Segment Start: Extracted data

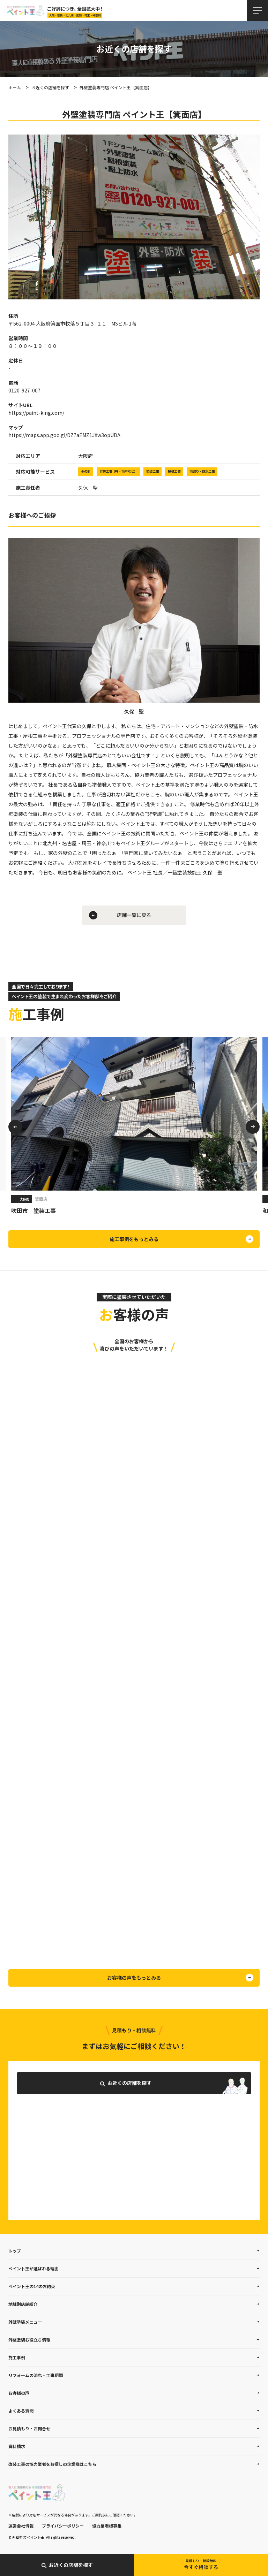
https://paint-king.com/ (36, 412)
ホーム (14, 87)
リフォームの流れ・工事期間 (35, 2375)
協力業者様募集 (106, 2526)
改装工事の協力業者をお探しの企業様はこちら (52, 2464)
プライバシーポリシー (63, 2526)
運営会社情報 (21, 2526)
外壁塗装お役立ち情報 (29, 2339)
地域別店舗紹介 (23, 2304)
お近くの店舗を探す (50, 87)
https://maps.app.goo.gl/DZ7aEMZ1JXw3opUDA (64, 434)
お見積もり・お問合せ (29, 2428)
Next (253, 1127)
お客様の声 (18, 2393)
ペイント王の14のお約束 (31, 2286)
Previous (15, 1127)
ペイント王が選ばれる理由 (33, 2268)
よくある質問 (21, 2411)
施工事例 (16, 2357)
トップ (14, 2251)
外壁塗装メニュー (25, 2322)
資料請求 (16, 2446)
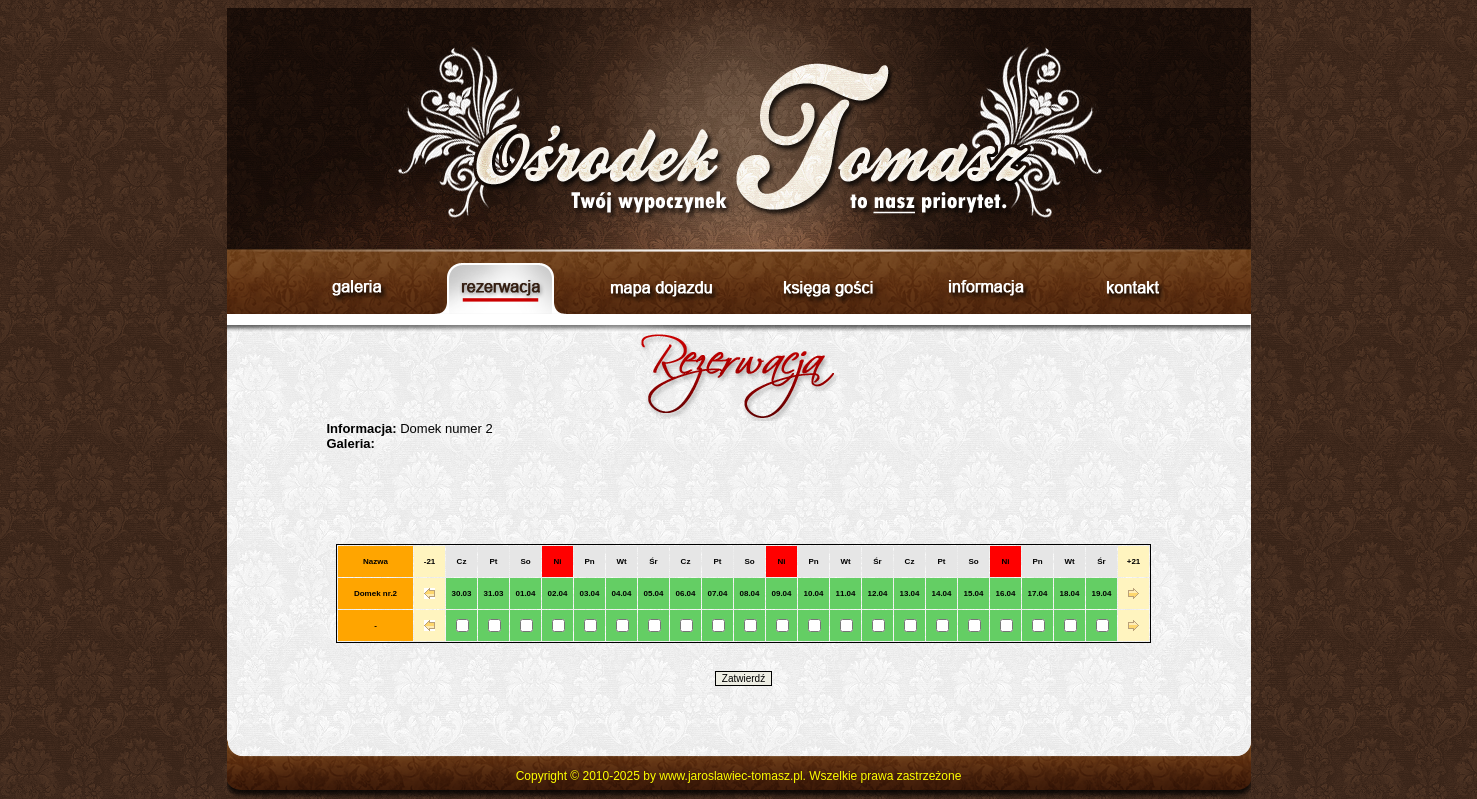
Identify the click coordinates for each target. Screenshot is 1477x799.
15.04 (973, 593)
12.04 (877, 593)
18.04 (1069, 593)
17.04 (1037, 593)
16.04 (1005, 593)
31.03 (493, 593)
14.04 (941, 593)
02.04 (557, 593)
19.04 (1101, 593)
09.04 (781, 593)
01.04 (525, 593)
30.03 (461, 593)
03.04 (589, 593)
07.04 (717, 593)
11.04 (845, 593)
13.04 (909, 593)
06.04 (685, 593)
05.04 (653, 593)
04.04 (621, 593)
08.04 (749, 593)
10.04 (813, 593)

Segment End: Extracted data

▶ **Problem to work on**: Lines from the one containing "15.04 (973, 593)" through the end of the data above must be written out exactly, and no other lines are needed.

▶ **Task output**:
15.04 (973, 593)
12.04 (877, 593)
18.04 (1069, 593)
17.04 (1037, 593)
16.04 (1005, 593)
31.03 (493, 593)
14.04 (941, 593)
02.04 (557, 593)
19.04 (1101, 593)
09.04 (781, 593)
01.04 (525, 593)
30.03 (461, 593)
03.04 (589, 593)
07.04 (717, 593)
11.04 (845, 593)
13.04 (909, 593)
06.04 (685, 593)
05.04 (653, 593)
04.04 (621, 593)
08.04 (749, 593)
10.04 (813, 593)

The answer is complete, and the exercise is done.